Key Nutrients for Better Sleep

I recently booked a recall sleep study because it's been 6 years since my last. On the telehealth call with the sleep doctor, she asked me about my weight. I was happy to disclose my current weight because it has gone down since my last appointment. The doctor seemed pleasantly surprised.

Losing weight is hard

As someone with severe obstructive sleep apnea and a hormone imbalance that makes it difficult to lose weight, I'm proud to say I've overcome that hurdle through lifestyle changes. It's definitely not an overnight achievement, though. It was a full year after I started CPAP that I was able to manage my weight too.

The link between food and managing my sleep apnea

Throughout my journey, I've discovered the connection between eating the right kinds of foods and managing my sleep apnea. By no means am I saying that losing weight will cure sleep apnea. In fact, I still rely on my CPAP, but I am hoping this next sleep study will show some improvement.

As an advocate for my own health, I'm always seeking ways to improve my lifestyle – for example, getting better quality sleep. While CPAP helps keep my airway open so I can breathe while sleeping, I find that the foods I eat (and don't eat) help with the quality of my sleep.

Balanced meals with minimally processed ingredients

The key for me is having balanced meals throughout the day with mostly whole, minimally processed ingredients. In fact, studies have shown that highly processed foods eaten throughout the day affect sleep quality.1

The good thing with whole, minimally processed foods is that key nutrients for sleep health like magnesium and potassium are readily available.

Foods with magnesium

A quick online search will bring up a long list of whole food sources of magnesium. These include dark chocolate, avocado, nuts and seeds, whole grains, some fatty fish, and leafy greens. Hmmm...that sounds like a yummy salad bowl with mixed salad greens, quinoa, and salmon to me! Not to mention a good sprinkle of crunchy pumpkin seeds on top.
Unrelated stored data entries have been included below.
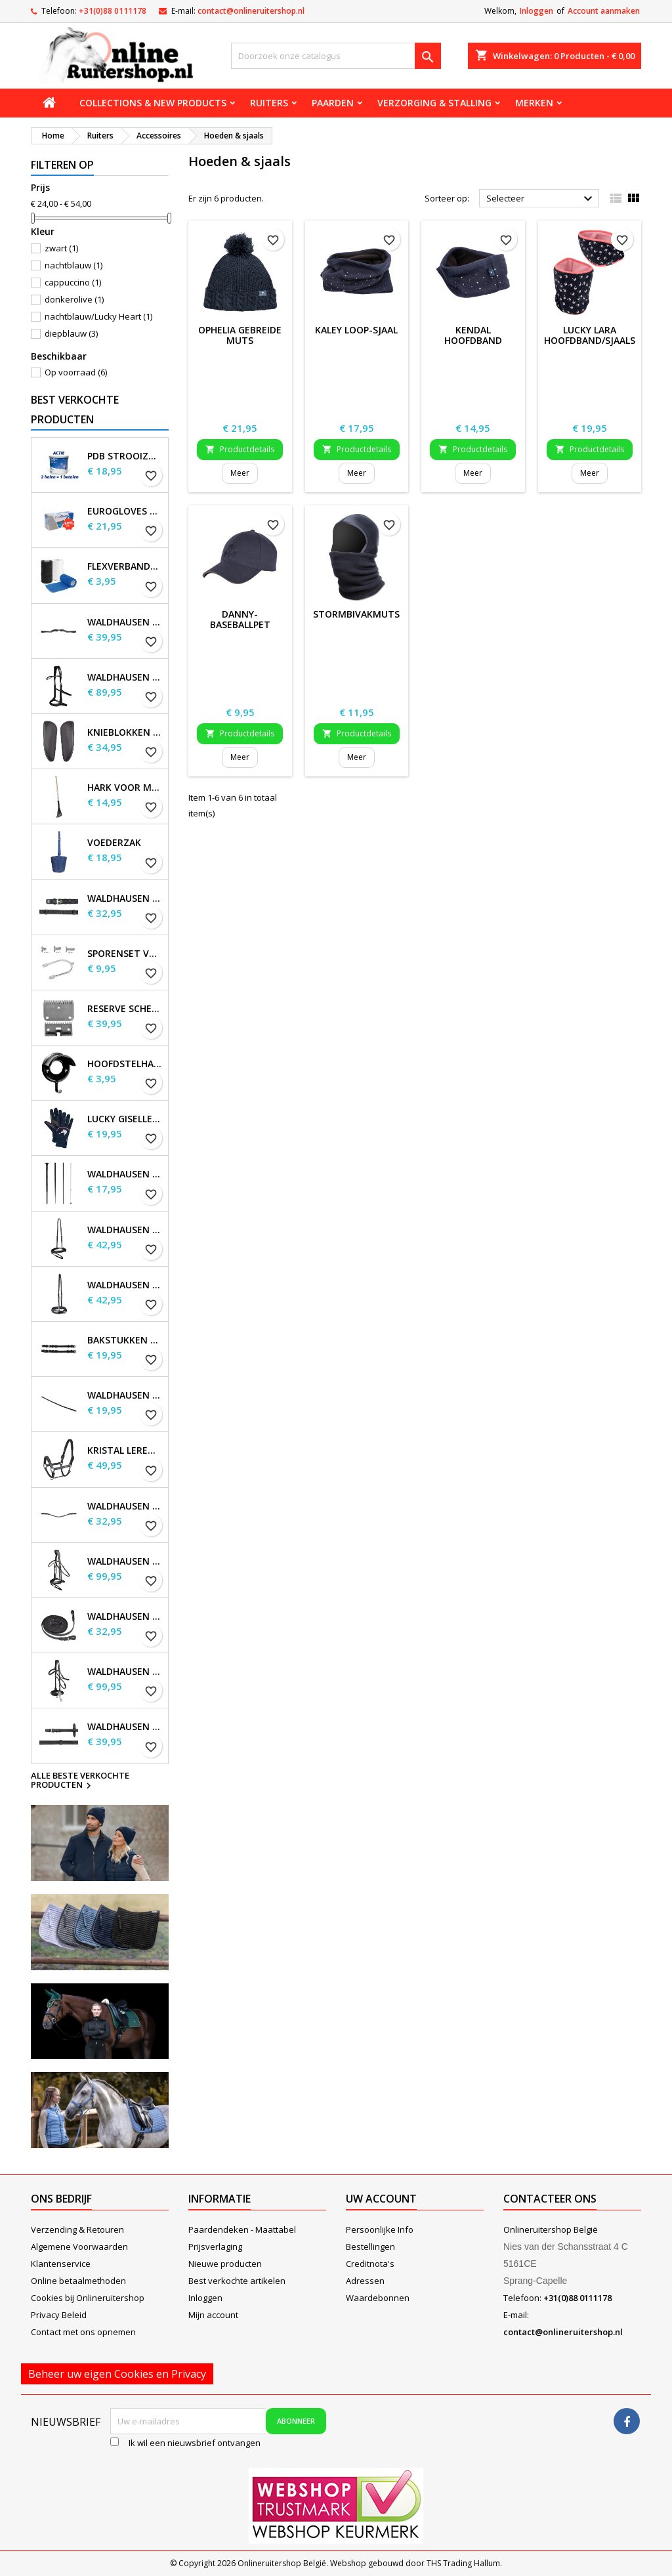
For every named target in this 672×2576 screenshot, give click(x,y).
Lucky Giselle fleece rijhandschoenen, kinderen (125, 1119)
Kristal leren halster (125, 1450)
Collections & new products (152, 102)
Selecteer (541, 199)
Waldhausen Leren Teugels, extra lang (125, 1726)
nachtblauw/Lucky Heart (98, 316)
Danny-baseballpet (240, 619)
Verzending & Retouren (77, 2229)
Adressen (365, 2281)
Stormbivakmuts (356, 614)
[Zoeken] (336, 56)
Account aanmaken (604, 10)
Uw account (381, 2198)
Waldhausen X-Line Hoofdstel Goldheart (125, 1561)
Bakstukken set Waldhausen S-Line (125, 1340)
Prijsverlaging (215, 2246)
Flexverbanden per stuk (125, 566)
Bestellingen (370, 2246)
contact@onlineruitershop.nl (251, 10)
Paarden (333, 102)
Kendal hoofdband (473, 335)
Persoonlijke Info (379, 2229)
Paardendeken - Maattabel (242, 2229)
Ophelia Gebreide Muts (240, 335)
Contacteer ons (550, 2198)
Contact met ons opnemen (83, 2332)
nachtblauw (73, 265)
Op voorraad (76, 372)
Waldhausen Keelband (125, 1395)
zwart (61, 248)
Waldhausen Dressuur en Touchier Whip (125, 1174)
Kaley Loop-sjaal (356, 330)
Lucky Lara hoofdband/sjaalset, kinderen (597, 340)
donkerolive (74, 299)
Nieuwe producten (225, 2264)
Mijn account (213, 2315)
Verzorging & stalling (434, 102)
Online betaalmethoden (78, 2281)
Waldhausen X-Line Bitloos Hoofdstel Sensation (125, 677)
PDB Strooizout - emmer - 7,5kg (125, 456)
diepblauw (71, 333)
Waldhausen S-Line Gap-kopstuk (125, 622)
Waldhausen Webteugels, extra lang (125, 898)
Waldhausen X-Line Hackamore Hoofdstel (125, 1671)
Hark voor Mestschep (125, 787)
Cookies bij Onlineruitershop (87, 2298)
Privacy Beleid (59, 2315)
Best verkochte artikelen (236, 2281)
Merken (534, 102)
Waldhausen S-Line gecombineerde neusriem (125, 1230)
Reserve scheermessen (125, 1008)
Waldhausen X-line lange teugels (125, 1616)
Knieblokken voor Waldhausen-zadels (125, 732)
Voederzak (114, 842)
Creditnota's (370, 2264)
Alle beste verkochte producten (80, 1781)
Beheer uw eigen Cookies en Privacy (117, 2374)
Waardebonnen (378, 2298)
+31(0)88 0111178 (112, 10)
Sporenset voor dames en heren (125, 953)
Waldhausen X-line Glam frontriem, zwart (125, 1506)
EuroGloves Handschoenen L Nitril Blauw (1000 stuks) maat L (125, 511)
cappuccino (73, 282)
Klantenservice (61, 2264)
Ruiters (269, 102)
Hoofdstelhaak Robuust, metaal (125, 1064)
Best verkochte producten (75, 409)
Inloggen (536, 10)
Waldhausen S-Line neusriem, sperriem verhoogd (125, 1285)
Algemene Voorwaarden (79, 2246)
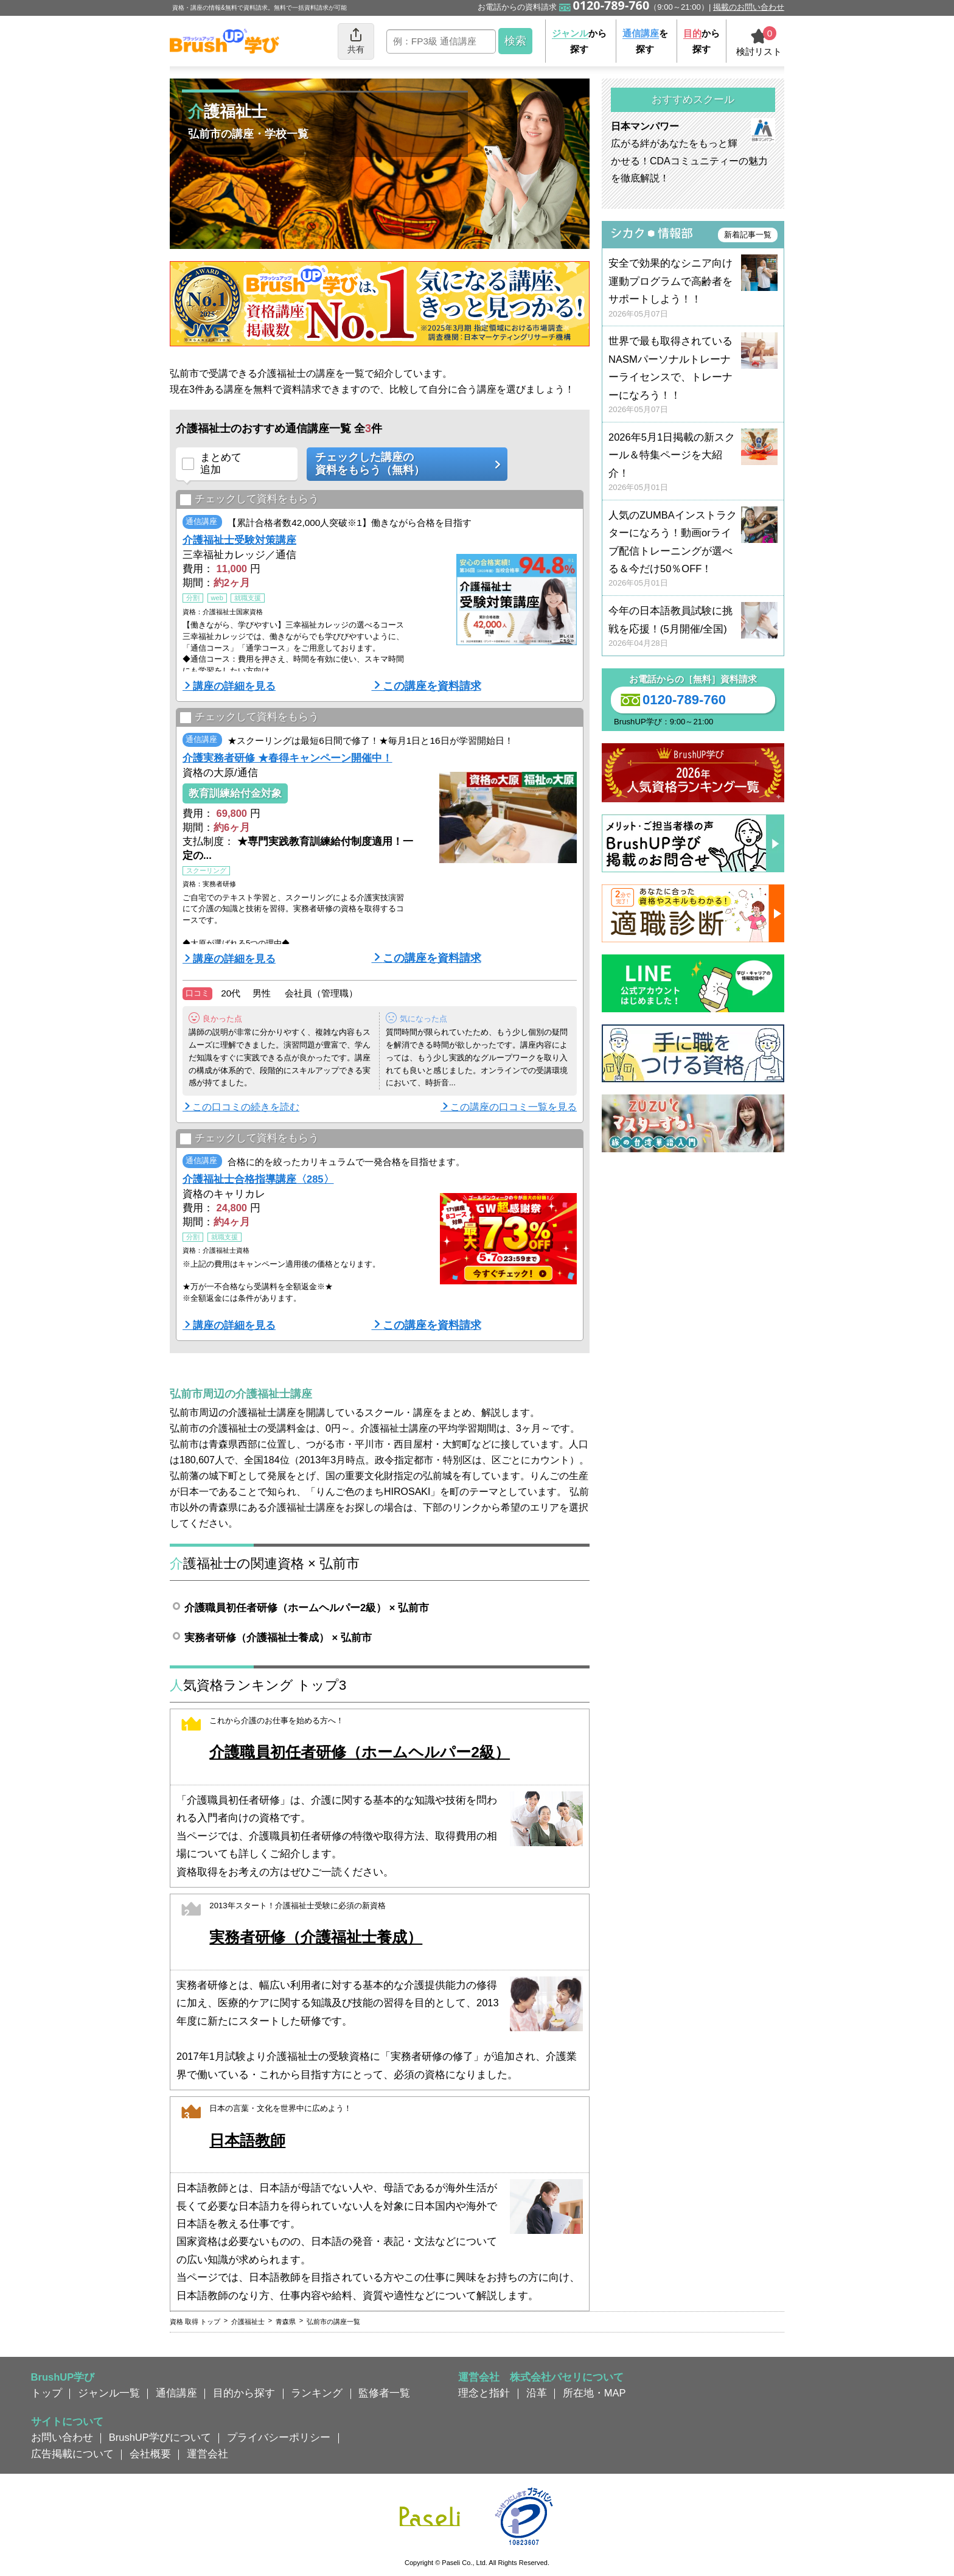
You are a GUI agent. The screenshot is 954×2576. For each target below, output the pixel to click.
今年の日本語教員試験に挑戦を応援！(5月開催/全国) (693, 627)
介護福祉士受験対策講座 (239, 539)
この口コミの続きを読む (245, 1107)
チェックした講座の (402, 464)
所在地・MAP (594, 2392)
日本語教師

Of course, my favorite part is a dessert of dark chocolate.

Foods with potassium

Likewise, a search shows potassium is found in many fresh fruits, fish, beans, nuts, coconut water, and meat and poultry. Now it might be easy to think if I just eat more bananas, I'll be good. However, too much of a good thing isn't the best solution either. For example, bananas are high in sugar, and too much sugar can be a problem when trying to maintain a healthy weight.

Drinking more water

I've also found it helpful to add a magnesium supplement to my daily routine. Every day I add a powdered supplement called Natural Calm to my water bottle. Not only am I getting the sleep-friendly benefits of magnesium, but the supplement adds a slight flavor to my water.

This actually helps me drink more water throughout the day because it tastes good. Drinking more water instead of sugary beverages daily also helps me maintain a healthy weight.

It can get confusing and overwhelming when trying to lose weight in a healthy and sustainable way. That's why I sought help from a health coach many years ago. Therefore, I recommend speaking to a dietician or wellness expert before trying to make any changes to diet.